Accusé d'homicide par négligence et de lésions corporelles par négligence, le mécanicien CFF de 58 ans n'en a pas démordu mardi matin au Tribunal correctionnel de la Broye et du Nord vaudois. Le 29 juillet 2013, en gare de Granges-Marnand, il a remis son convoi reliant Payerne à Lausanne en marche car le feu était vert.

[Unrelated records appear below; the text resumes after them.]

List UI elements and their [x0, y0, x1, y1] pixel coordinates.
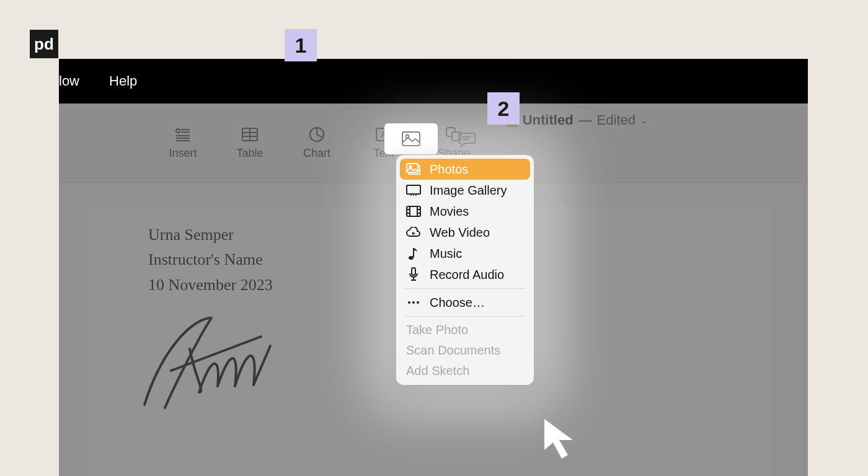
svg-rect-22 [407, 185, 420, 194]
svg-point-39 [412, 301, 415, 304]
dropdown-label-movies: Movies [430, 205, 469, 219]
dropdown-label-choose: Choose… [430, 296, 485, 310]
dropdown-item-choose[interactable]: Choose… [400, 292, 530, 313]
ellipsis-icon [406, 295, 421, 310]
chart-button[interactable]: Chart [298, 126, 335, 160]
dropdown-label-image-gallery: Image Gallery [430, 183, 507, 198]
photos-icon [406, 162, 421, 177]
insert-icon [174, 126, 192, 143]
microphone-icon [406, 267, 421, 282]
signature-image [137, 312, 286, 417]
insert-button[interactable]: Insert [164, 126, 202, 160]
body-line-instructor: Instructor's Name [148, 247, 273, 272]
dropdown-item-take-photo: Take Photo [400, 320, 530, 340]
chart-icon [308, 126, 326, 143]
image-gallery-icon [406, 183, 421, 198]
movies-icon [406, 204, 421, 219]
svg-point-38 [408, 301, 410, 304]
dropdown-item-add-sketch: Add Sketch [400, 361, 530, 381]
menubar-item-low[interactable]: low [59, 73, 94, 89]
svg-point-25 [415, 195, 417, 196]
brand-logo: pd [30, 30, 58, 58]
body-line-author: Urna Semper [148, 223, 273, 247]
menubar-item-help[interactable]: Help [94, 73, 152, 89]
dropdown-label-photos: Photos [430, 162, 468, 177]
dropdown-item-record-audio[interactable]: Record Audio [400, 264, 530, 285]
dropdown-label-add-sketch: Add Sketch [406, 364, 469, 378]
cursor-pointer-icon [541, 415, 584, 465]
dropdown-item-scan-documents: Scan Documents [400, 340, 530, 361]
document-status: Edited [597, 112, 636, 128]
table-button[interactable]: Table [231, 126, 268, 160]
dropdown-item-movies[interactable]: Movies [400, 201, 530, 222]
title-separator: — [578, 112, 592, 128]
svg-rect-20 [407, 164, 418, 172]
svg-rect-35 [412, 268, 415, 275]
document-name: Untitled [523, 112, 574, 128]
dropdown-item-photos[interactable]: Photos [400, 159, 530, 180]
dropdown-item-web-video[interactable]: Web Video [400, 222, 530, 243]
dropdown-separator [405, 288, 525, 289]
svg-point-40 [417, 301, 419, 304]
document-title[interactable]: Untitled — Edited ⌄ [507, 112, 648, 128]
dropdown-label-take-photo: Take Photo [406, 323, 468, 337]
comment-button[interactable] [454, 127, 479, 152]
annotation-callout-1: 1 [285, 29, 317, 61]
dropdown-separator [405, 316, 525, 317]
comment-icon [458, 131, 476, 148]
insert-label: Insert [169, 147, 197, 160]
body-line-date: 10 November 2023 [148, 273, 273, 298]
dropdown-item-image-gallery[interactable]: Image Gallery [400, 180, 530, 201]
svg-point-23 [410, 195, 412, 196]
music-icon [406, 246, 421, 261]
dropdown-label-record-audio: Record Audio [430, 268, 504, 282]
svg-point-24 [413, 195, 414, 196]
chart-label: Chart [303, 147, 330, 160]
media-dropdown: Photos Image Gallery Movies Web Video Mu… [396, 155, 534, 385]
web-video-icon [406, 225, 421, 240]
svg-rect-15 [402, 132, 420, 146]
media-button[interactable] [384, 123, 438, 154]
dropdown-item-music[interactable]: Music [400, 243, 530, 264]
dropdown-label-web-video: Web Video [430, 226, 490, 240]
svg-point-0 [176, 129, 180, 133]
dropdown-label-music: Music [430, 247, 462, 261]
app-window: low Help Untitled — Edited ⌄ Insert Tabl… [59, 59, 808, 476]
document-content[interactable]: Urna Semper Instructor's Name 10 Novembe… [148, 223, 273, 298]
dropdown-label-scan-documents: Scan Documents [406, 343, 500, 358]
svg-point-33 [409, 256, 414, 260]
annotation-callout-2: 2 [487, 92, 520, 125]
media-icon [402, 131, 420, 146]
svg-rect-26 [407, 206, 420, 216]
menubar: low Help [59, 59, 808, 104]
table-icon [241, 126, 259, 143]
table-label: Table [236, 147, 263, 160]
chevron-down-icon: ⌄ [640, 115, 648, 125]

"J'ai regardé devant moi et j'ai vu une lentille verte (...) J'ai vu la position du vert avant de partir", a martelé l'homme, cheveux blancs, lunettes sur le nez, chemise à petits carreaux. Au président qui lui affirme que c'est impossible, que le feu était rouge et qu'il n'est pas daltonien, l'accusé répond: "Si j'avais vu du rouge, je ne serais pas parti".
Deux minutes de retard
Il le répète également, il ignorait qu'il devait croiser à Granges-Marnand et son train avait déjà deux minutes de retard. "Je n'avais qu'une seule priorité, minimiser ce retard ou du moins ne pas l'accentuer".
C'est probablement parce qu'il était "obnubilé" par ce retard qu'il dit ne pas avoir remarqué dans le rétroviseur "le chef de circulation faire des gestes pour m'alarmer".
La main sur la poignée
Ce n'est que lorsqu'il a vu le train qui arrivait en sens inverse que le quinquagénaire a pris conscience du danger. Il enclenche alors le freinage d'urgence et se lève pour s'éloigner du choc, le tout en deux ou trois secondes. "La collision s'est produite alors que j'étais debout, la main sur la poignée de la porte qui donne sur le compartiment du fourgon".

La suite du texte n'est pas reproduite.